Time is of the Essence:  Recent Works by Sheila Goloborotko

OPENING RECEPTION

SAT November 16 | 6 – 8pm
The reception is free and open to the public. Light refreshments will be served.

EXHIBIT DATES

Through January 11, 2020

For time to be of essence requires us to believe in the sense of urgency and that our assumed contract with one another has value, requiring us to be accountable to the other and the world around us, not just ourselves. It is a theme that pulses throughout the material and social practice of Sheila Goloborotko, a diverse practice that is being beautifully represented at Yellow House through a dynamic display of works on paper, sculptures, installations, and mixed media pieces.
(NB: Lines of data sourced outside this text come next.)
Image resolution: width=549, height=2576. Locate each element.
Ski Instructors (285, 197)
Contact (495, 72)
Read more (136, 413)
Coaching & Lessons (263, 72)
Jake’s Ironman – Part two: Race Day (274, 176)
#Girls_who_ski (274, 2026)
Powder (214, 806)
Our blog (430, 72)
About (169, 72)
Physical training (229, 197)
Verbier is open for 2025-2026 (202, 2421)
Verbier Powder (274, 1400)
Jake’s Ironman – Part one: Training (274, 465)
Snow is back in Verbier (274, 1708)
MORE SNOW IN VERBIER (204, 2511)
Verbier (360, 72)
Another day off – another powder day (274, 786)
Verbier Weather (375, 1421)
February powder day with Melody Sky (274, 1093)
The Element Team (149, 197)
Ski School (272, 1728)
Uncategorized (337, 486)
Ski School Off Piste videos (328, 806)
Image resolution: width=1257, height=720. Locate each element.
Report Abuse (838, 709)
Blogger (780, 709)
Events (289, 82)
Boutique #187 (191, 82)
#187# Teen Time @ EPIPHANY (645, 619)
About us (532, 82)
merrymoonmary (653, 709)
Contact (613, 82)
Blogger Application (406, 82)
As a printmaker and multimedia artist, Goloborotko engages in a restless, relentless process that allows singular ideas to emerge in the guise of numerous artistic actions like characters that reappear in novellas over time, or seeds that are blown ashore and thrive in diverse climates. The resulting works take symbols of intransience and stasis—pillars of Western culture, founding documents, language, natural systems, and democracy itself—and make them changeable, shifting, active, unsettled. In an ideal merging of method and message, Goloborotko invites us into the chaos to find meaning and to engage in important questions about our relationship with nature, information, and one another.
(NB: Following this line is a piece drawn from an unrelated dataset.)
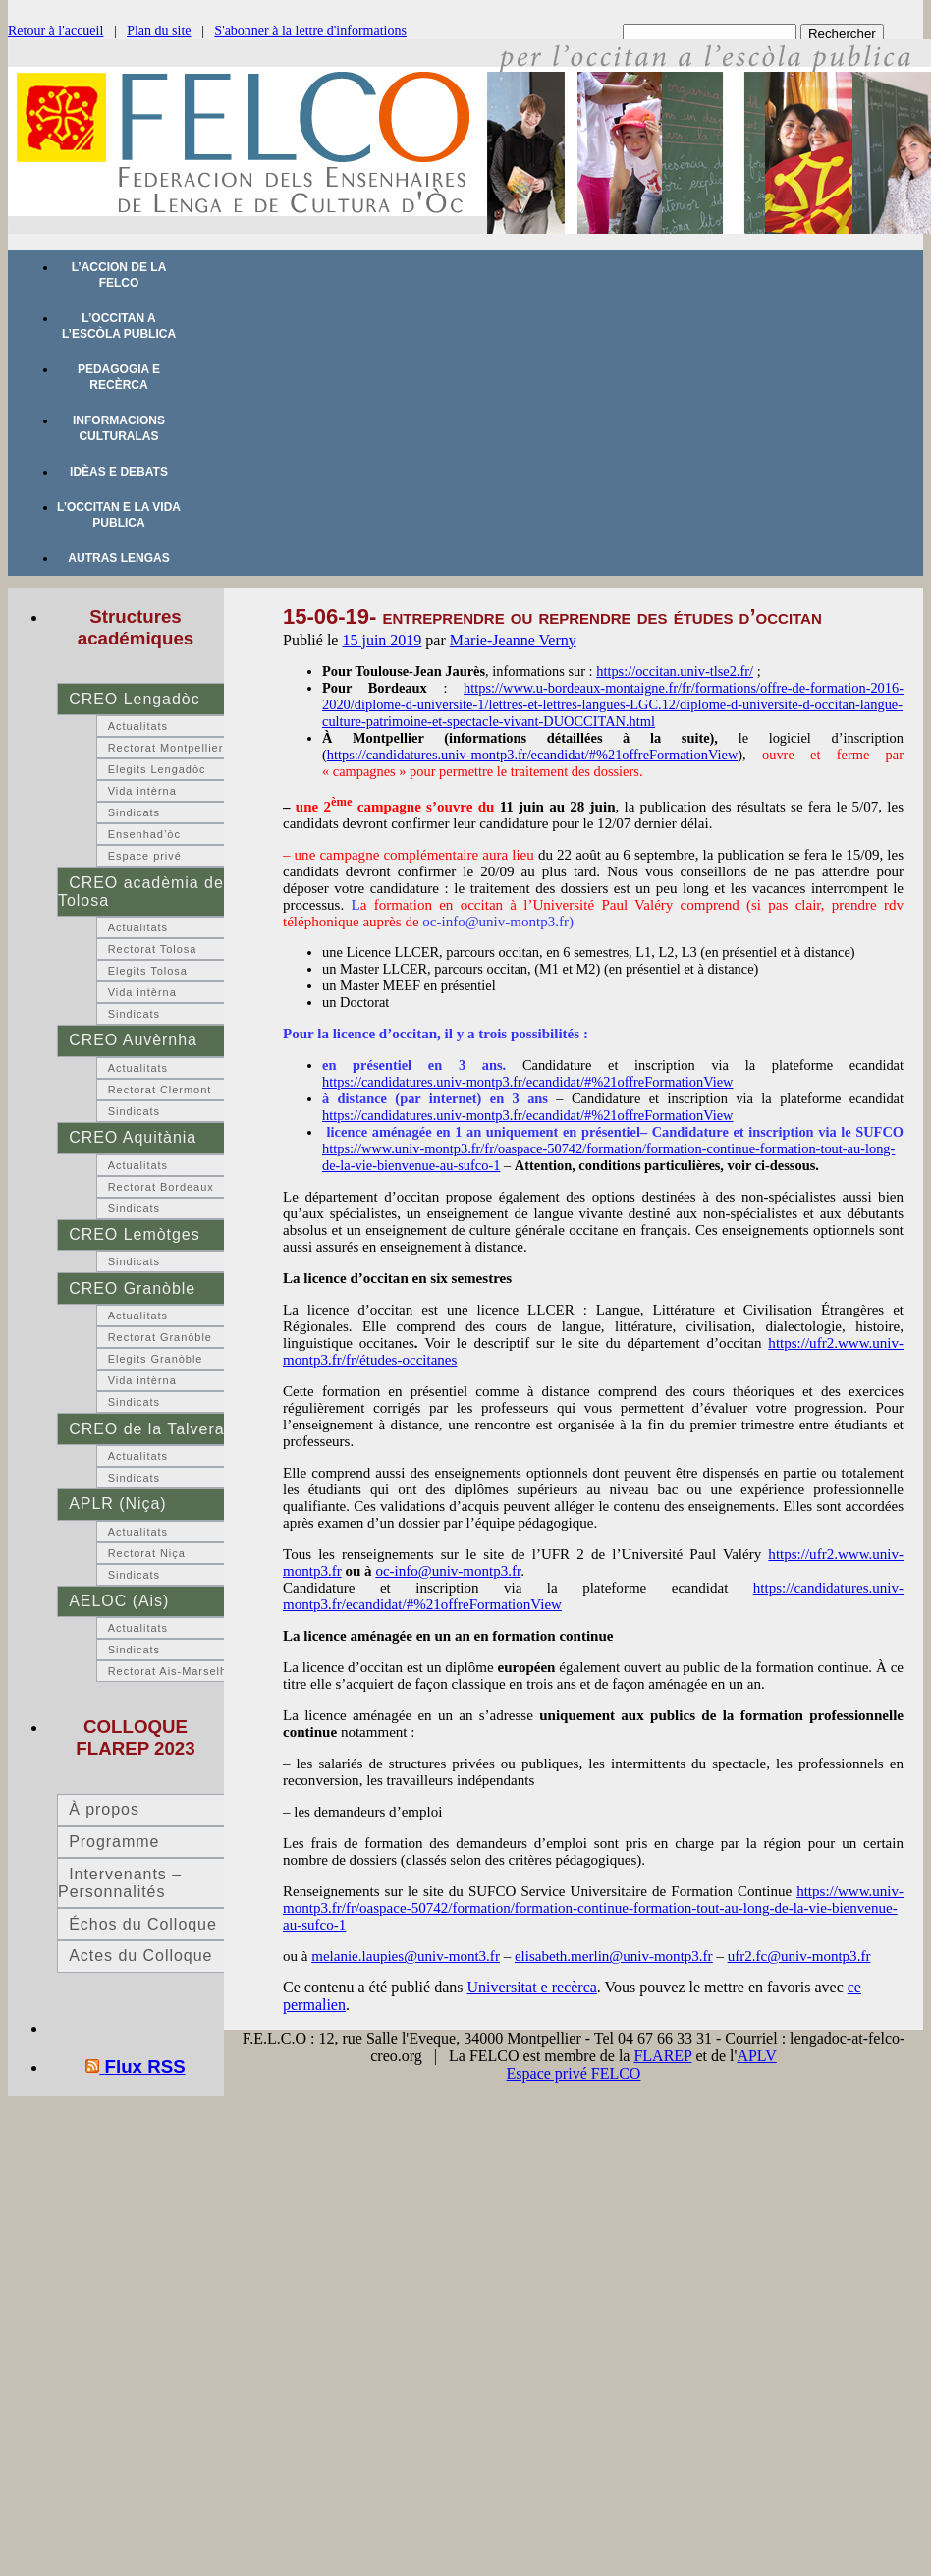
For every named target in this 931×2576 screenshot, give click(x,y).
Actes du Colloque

Goloborotko’s “poetic activism” is evident in her studio practice, which is firmly rooted in the sense of Community. And for her ‘Community’ is more than a group of people inhabiting a particular place; in artistic terms, it is about sharing, cooperation, creative osmosis. Although she has exhibited in more than 200 museums and galleries on four continents, she has remained firmly committed to creating spaces that empower and inspire first-time printmakers and those who are mature in their craft. From her studio in Red Hook, Brooklyn (from which she was displaced due to the ravages of Hurricane Sandy) to her current studios here in Jacksonville and in rural Pennsylvania, Goloborotko’s efforts serve as a bridge between individual mastery and a brand of community activism that is deeply collaborative and steeped in the art of printmaking.

Just as she blurs the traditional lines between art forms, Goloborotko also moves fluidly between her roles as a master printmaker, curator, community partner, activist, academic, and educator. In addition to being the founder and director of Goloborotko’s Studios, she is the Associate Professor of Printmaking at the University of North Florida. As an educator, Goloborotko encourages her students to push the edges of the printmaking medium while empowering them to hone their voices and places in the larger world.

Goloborotko is currently engaged in exhibitions, workshops, presentations, and curatorial projects from California to New York and from her original home of Brazil to here at Yellow House. Today she makes her home in Northeast Florida with her partner Alma Largey, a retired dancer, choreographer, author, and Yogi who has recently opened Alma Yoga in Jacksonville Beach. Both women are having a positive impact on our region as creative practitioners, educators, and individuals deeply engaged with community.